Venerdì Calipari sbarca, con il maggiore, all'aeroporto di Bagdad. Incontra un capitano americano e un generale italiano, ufficiale di collegamento con le forze della coalizione. In attesa che in Italia sia nota la relazione di servizio del generale, la sola testimonianza utile la offre l'ufficiale del Sismi. Il maggiore è un subalterno. Non sa che cosa si siano detti il generale, il capitano e il suo capo. Sa che gli americani consegnano il badge e autorizzano il decollo notturno di un aereo del governo italiano diretto a Roma.

Gli americani sanno che a bordo ci sarà l'ostaggio? Se nessuno glielo ha detto (e secondo gli inquirenti italiani "non c'è ancora alcuna evidenza che fossero informati"), non possono intuirlo. Vedono Calipari e l'altro agente noleggiare un'auto. Come credere che quei due si preparino ad affrontare la fase finale di una missione a rischio con un'auto presa a nolo? Ma è così, proprio così. I carabinieri del Ros di stanza a Bagdad potrebbero scortarli.

Non lo fanno. Non possono farlo. Il maggiore conosce Bagdad.
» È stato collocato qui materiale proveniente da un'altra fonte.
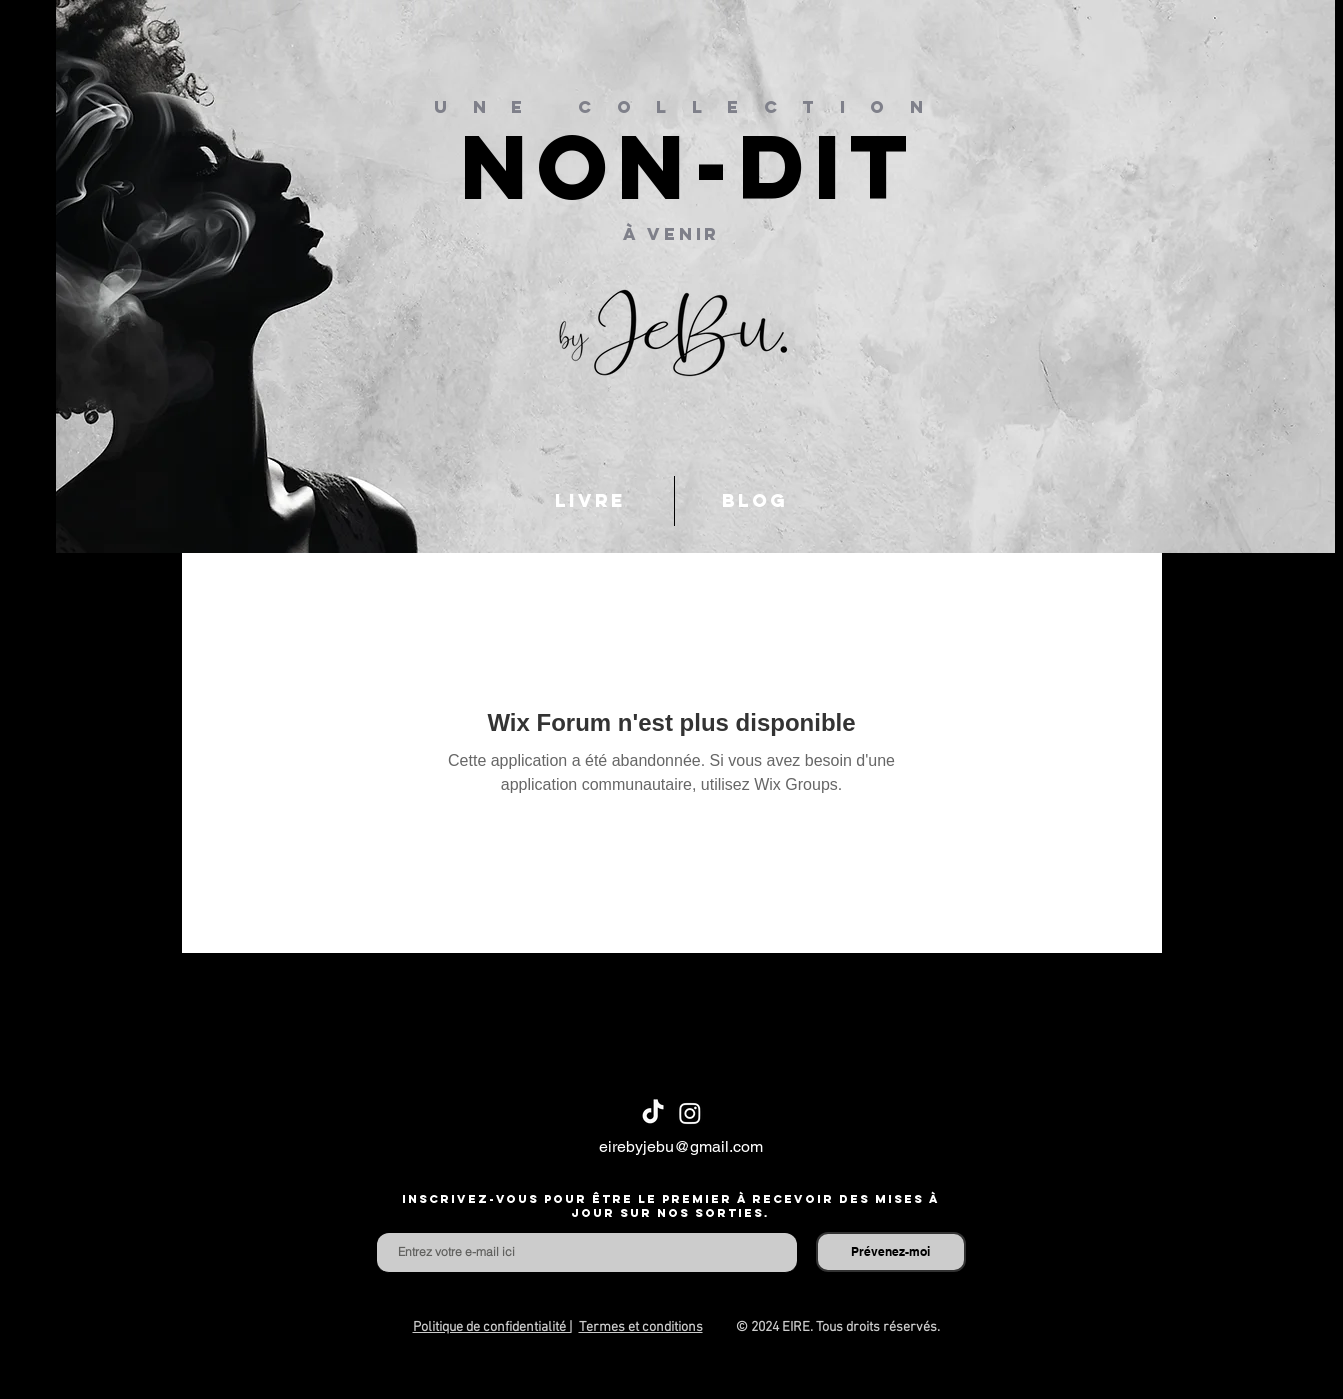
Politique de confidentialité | (492, 1327)
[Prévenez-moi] (891, 1252)
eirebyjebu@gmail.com (681, 1146)
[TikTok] (653, 1113)
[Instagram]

Sa che deve raggiungere un luogo dove attende un furgone che condurrà gli italiani al luogo del rilascio. Vedono il furgone. Lo seguono. Non fanno molta strada. Un braccio indica dal finestrino del furgone un'auto scalcagnata. Nell'auto c'è Giuliana Sgrena. Quel che accade poi è purtroppo noto. Il tranquillo avvicinamento all'aeroporto. Il gaudio di Palazzo Chigi e del Manifesto, la felicità di tutti noi. Poi, la sparatoria irragionevole che attende una spiegazione del Pentagono.

Quali che siano le responsabilità degli americani, è difficile spingere sotto il tappeto la nostra responsabilità collettiva. Non c'è dubbio che sia stato il "fuoco amico" a uccidere Nicola Calipari, ma egli è finito davanti a quel mitra in una vettura presa a nolo sospinto dalla tartuferia nazionale che impone di pagare il riscatto negli inferi di Bagdad come se fossero i boschi della Sila o le rocce del Supramonte. Perché non si deve dire, non si deve sapere e nemmeno si deve discutere di riscatto, della sua convenienza strategica.

Forse, nel giorno in cui il Paese rende l'omaggio dovuto a un generoso funzionario dello Stato, è giusto anche per noi tutti sentire la responsabilità di questa collettiva ipocrisia.